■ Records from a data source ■
_____
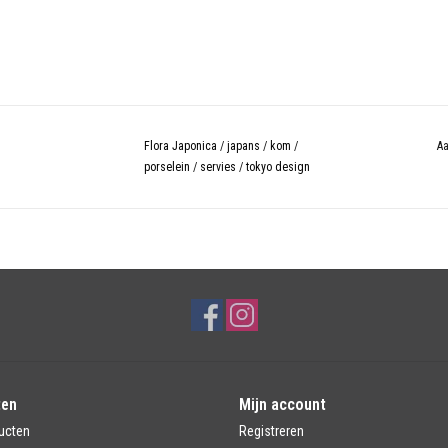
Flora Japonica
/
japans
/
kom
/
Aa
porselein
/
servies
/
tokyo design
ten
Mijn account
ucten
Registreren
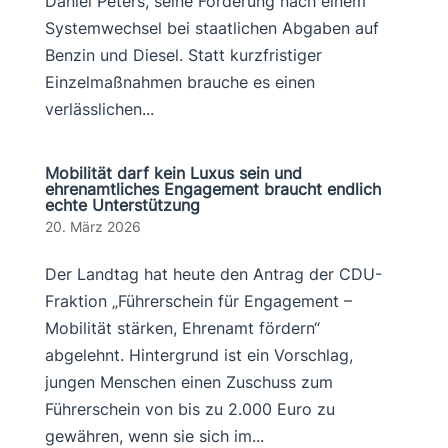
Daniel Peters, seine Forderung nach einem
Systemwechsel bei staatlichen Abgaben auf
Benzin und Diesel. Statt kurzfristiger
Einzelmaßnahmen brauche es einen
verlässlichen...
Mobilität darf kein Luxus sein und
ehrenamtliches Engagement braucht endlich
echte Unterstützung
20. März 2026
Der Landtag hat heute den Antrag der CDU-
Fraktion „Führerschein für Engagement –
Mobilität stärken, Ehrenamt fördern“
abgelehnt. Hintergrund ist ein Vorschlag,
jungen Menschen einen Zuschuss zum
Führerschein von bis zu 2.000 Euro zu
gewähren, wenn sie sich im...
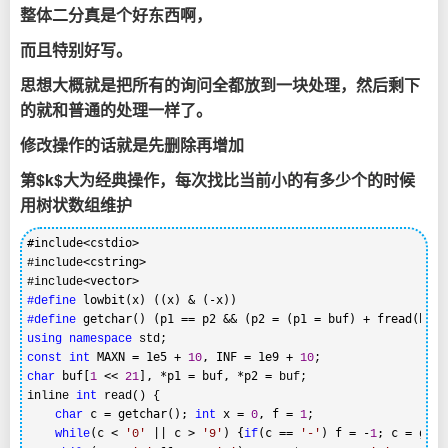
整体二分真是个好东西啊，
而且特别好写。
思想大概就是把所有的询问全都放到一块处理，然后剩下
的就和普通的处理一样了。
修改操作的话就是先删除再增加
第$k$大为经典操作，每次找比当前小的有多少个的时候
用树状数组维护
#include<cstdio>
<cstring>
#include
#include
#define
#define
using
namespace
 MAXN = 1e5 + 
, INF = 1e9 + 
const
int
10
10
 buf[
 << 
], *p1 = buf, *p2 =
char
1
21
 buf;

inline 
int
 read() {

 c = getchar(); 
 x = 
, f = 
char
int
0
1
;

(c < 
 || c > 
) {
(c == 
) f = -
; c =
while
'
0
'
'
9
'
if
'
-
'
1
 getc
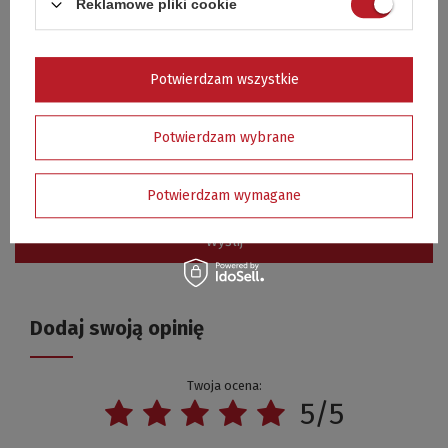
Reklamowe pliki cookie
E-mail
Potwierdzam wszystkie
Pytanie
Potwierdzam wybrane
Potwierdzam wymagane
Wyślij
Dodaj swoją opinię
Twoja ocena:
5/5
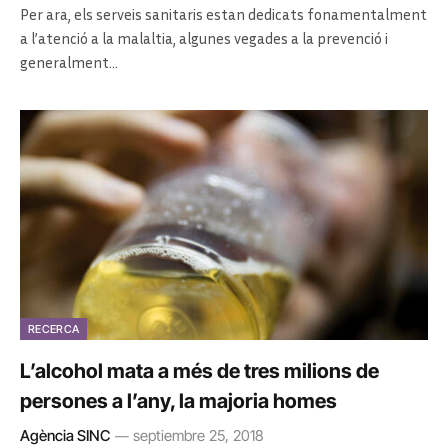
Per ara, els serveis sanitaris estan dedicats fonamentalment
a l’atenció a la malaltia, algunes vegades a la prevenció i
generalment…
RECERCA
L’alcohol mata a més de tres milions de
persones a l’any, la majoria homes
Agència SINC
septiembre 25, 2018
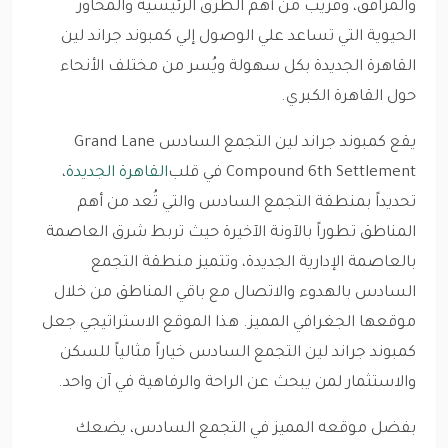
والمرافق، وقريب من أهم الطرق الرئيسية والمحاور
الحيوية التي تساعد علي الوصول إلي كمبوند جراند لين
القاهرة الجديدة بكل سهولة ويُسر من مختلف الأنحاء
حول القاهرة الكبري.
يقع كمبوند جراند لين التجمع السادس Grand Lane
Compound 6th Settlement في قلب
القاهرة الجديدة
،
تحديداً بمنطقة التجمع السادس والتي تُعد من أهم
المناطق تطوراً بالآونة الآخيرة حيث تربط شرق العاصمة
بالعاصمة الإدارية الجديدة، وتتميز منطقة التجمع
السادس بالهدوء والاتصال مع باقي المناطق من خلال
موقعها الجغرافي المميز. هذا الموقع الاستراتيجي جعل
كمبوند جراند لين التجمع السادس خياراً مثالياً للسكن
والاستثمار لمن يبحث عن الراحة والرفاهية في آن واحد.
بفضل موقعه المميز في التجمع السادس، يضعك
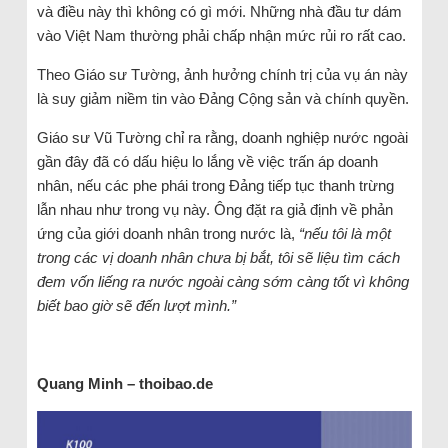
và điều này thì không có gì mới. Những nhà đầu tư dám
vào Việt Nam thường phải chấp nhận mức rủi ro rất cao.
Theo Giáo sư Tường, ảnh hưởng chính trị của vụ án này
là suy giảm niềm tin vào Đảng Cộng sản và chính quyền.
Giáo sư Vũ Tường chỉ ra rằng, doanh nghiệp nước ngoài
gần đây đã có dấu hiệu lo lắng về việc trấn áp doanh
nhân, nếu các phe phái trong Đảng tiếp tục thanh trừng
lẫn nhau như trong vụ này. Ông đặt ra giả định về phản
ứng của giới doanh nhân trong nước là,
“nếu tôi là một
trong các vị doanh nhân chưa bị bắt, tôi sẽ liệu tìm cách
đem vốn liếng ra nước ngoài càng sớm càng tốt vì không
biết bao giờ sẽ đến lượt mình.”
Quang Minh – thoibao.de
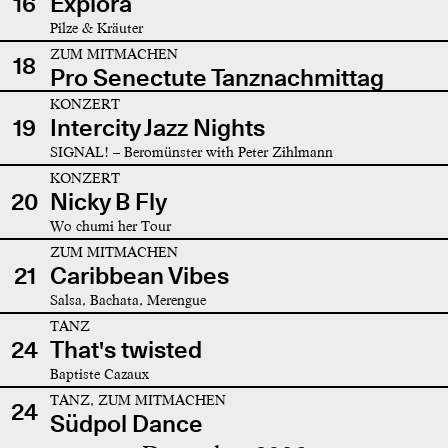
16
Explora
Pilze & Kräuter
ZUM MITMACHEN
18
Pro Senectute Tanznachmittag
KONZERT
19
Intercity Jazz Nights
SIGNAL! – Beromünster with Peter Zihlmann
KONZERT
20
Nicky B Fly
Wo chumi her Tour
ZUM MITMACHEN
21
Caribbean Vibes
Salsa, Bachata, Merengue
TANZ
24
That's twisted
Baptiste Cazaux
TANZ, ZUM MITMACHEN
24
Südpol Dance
_____
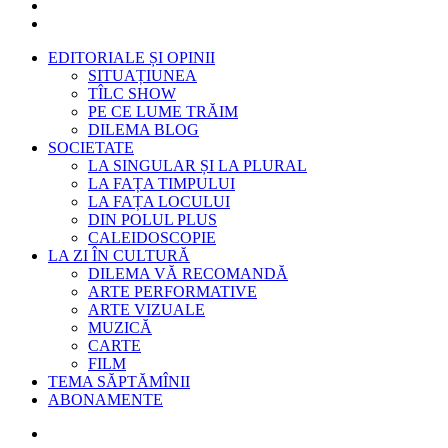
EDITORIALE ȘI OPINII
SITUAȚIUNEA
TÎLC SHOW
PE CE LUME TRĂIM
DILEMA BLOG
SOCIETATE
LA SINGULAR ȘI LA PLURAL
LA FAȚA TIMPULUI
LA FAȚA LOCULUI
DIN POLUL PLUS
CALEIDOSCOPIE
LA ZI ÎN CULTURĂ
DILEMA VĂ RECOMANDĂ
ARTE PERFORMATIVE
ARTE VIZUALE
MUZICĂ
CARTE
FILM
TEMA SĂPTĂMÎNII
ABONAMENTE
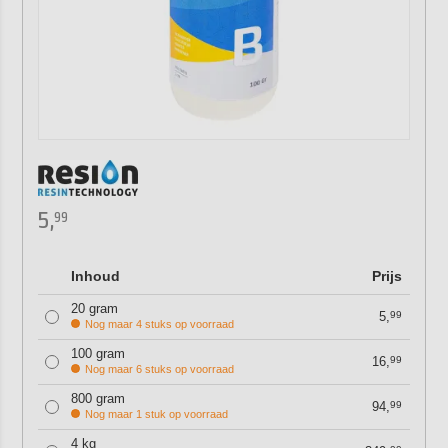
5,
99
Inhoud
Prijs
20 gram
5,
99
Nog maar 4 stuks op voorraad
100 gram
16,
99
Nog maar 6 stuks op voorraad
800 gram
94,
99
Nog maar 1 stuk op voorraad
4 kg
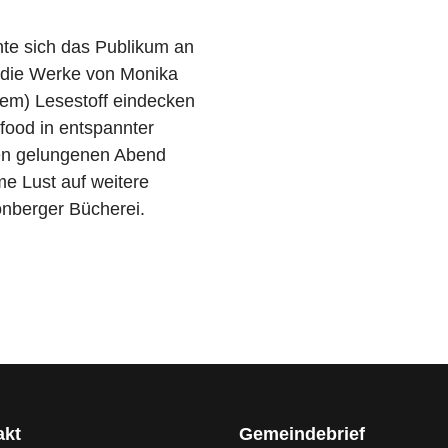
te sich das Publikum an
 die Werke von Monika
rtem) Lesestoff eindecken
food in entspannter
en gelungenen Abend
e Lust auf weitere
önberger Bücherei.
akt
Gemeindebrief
_____
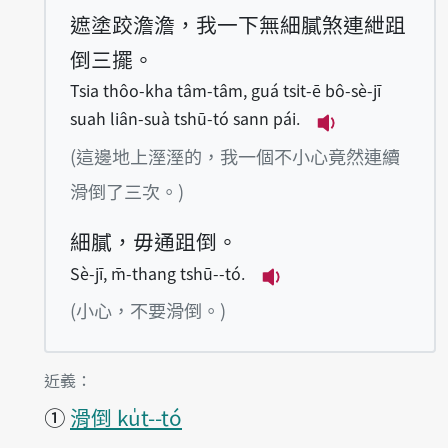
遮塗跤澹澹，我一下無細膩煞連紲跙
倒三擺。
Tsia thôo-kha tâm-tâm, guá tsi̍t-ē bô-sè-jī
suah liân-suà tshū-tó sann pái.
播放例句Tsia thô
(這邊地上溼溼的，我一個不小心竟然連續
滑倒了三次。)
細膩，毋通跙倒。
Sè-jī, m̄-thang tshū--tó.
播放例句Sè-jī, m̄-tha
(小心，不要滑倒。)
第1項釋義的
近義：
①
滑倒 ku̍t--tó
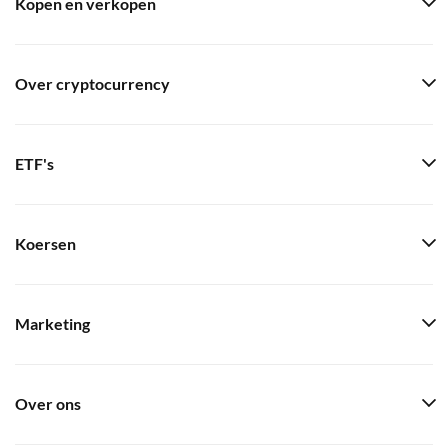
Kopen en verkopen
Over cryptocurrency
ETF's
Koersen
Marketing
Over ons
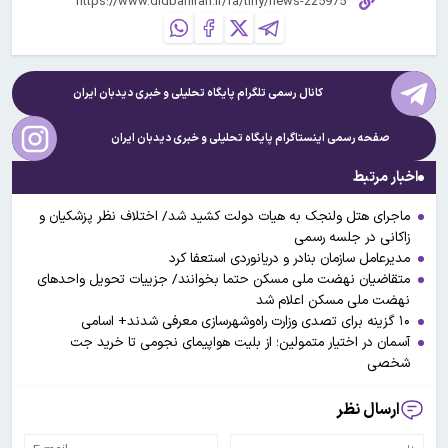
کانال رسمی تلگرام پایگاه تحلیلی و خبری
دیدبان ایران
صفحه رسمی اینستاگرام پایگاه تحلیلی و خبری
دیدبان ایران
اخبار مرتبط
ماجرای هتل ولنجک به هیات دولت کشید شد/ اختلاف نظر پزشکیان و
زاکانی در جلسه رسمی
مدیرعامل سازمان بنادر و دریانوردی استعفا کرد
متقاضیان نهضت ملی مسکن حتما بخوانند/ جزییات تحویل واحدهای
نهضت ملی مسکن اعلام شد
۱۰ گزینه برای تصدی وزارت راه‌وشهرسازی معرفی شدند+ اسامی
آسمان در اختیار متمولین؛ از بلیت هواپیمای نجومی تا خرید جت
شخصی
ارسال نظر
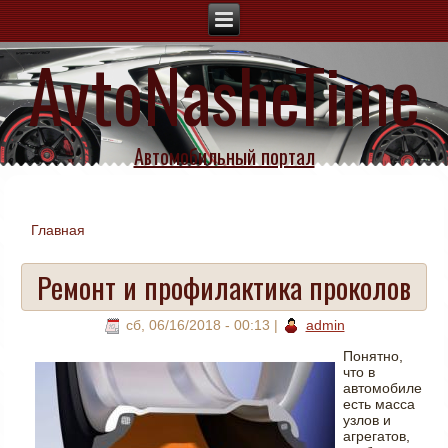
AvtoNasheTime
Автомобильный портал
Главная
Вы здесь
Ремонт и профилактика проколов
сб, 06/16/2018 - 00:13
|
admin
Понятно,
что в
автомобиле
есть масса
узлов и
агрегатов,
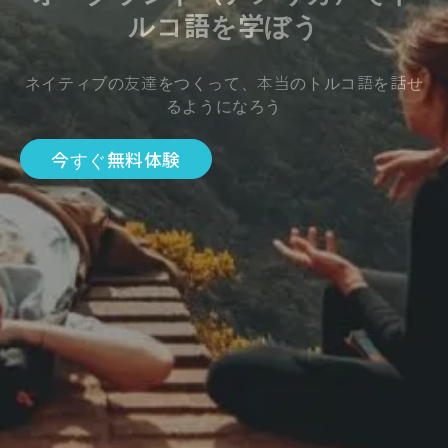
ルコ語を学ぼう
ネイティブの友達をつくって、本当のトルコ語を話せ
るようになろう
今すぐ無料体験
_____
■ Problem details ■
Starting at the line with "Flora Japonica" in the entries above, write out every line exactly until the line with "الحيوية التي تساعد" has been written. Include no pictures and nothing more.

■ Result for this exercise ■
Flora Japonica
/
japans
/
kom
/
Aa
porselein
/
servies
/
tokyo design
ten
Mijn account
ucten
Registreren
Daniel Peters, seine Forderung nach einem
Systemwechsel bei staatlichen Abgaben auf
Benzin und Diesel. Statt kurzfristiger
Einzelmaßnahmen brauche es einen
verlässlichen...
Mobilität darf kein Luxus sein und
ehrenamtliches Engagement braucht endlich
echte Unterstützung
20. März 2026
Der Landtag hat heute den Antrag der CDU-
Fraktion „Führerschein für Engagement –
Mobilität stärken, Ehrenamt fördern“
abgelehnt. Hintergrund ist ein Vorschlag,
jungen Menschen einen Zuschuss zum
Führerschein von bis zu 2.000 Euro zu
gewähren, wenn sie sich im...
整体二分真是个好东西啊，
而且特别好写。
思想大概就是把所有的询问全都放到一块处理，然后剩下
的就和普通的处理一样了。
修改操作的话就是先删除再增加
第$k$大为经典操作，每次找比当前小的有多少个的时候
用树状数组维护
#include<cstdio>
<cstring>
#include
#include
#define
#define
using
namespace
 MAXN = 1e5 + 
, INF = 1e9 + 
const
int
10
10
 buf[
 << 
], *p1 = buf, *p2 =
char
1
21
 buf;

inline 
int
 read() {

 c = getchar(); 
 x = 
, f = 
char
int
0
1
;

(c < 
 || c > 
) {
(c == 
) f = -
; c =
while
'
0
'
'
9
'
if
'
-
'
1
 getc
Reklamowe pliki cookie
E-mail
Potwierdzam wszystkie
Pytanie
Potwierdzam wybrane
Potwierdzam wymagane
Wyślij
Dodaj swoją opinię
Twoja ocena:
5/5
Per ara, els serveis sanitaris estan dedicats fonamentalment
a l’atenció a la malaltia, algunes vegades a la prevenció i
generalment…
RECERCA
L’alcohol mata a més de tres milions de
persones a l’any, la majoria homes
Agència SINC
septiembre 25, 2018
والمرافق، وقريب من أهم الطرق الرئيسية والمحاور
الحيوية التي تساعد علي الوصول إلي كمبوند جراند لين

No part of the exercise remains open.